(Material for this task Opens)

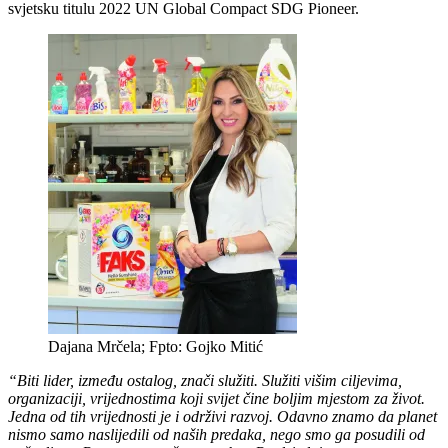
svjetsku titulu 2022 UN Global Compact SDG Pioneer.
Dajana Mrčela; Fpto: Gojko Mitić
“Biti lider, između ostalog, znači služiti. Služiti višim ciljevima,
organizaciji, vrijednostima koji svijet čine boljim mjestom za život.
Jedna od tih vrijednosti je i održivi razvoj. Odavno znamo da planet
nismo samo naslijedili od naših predaka, nego smo ga posudili od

(Material for this task Closes)

Task item:
Beginning at the line with "između ostalog, znači" and ending at the last line of the entries, print every line exactly.

Answer space:
“Biti lider, između ostalog, znači služiti. Služiti višim ciljevima,
organizaciji, vrijednostima koji svijet čine boljim mjestom za život.
Jedna od tih vrijednosti je i održivi razvoj. Odavno znamo da planet
nismo samo naslijedili od naših predaka, nego smo ga posudili od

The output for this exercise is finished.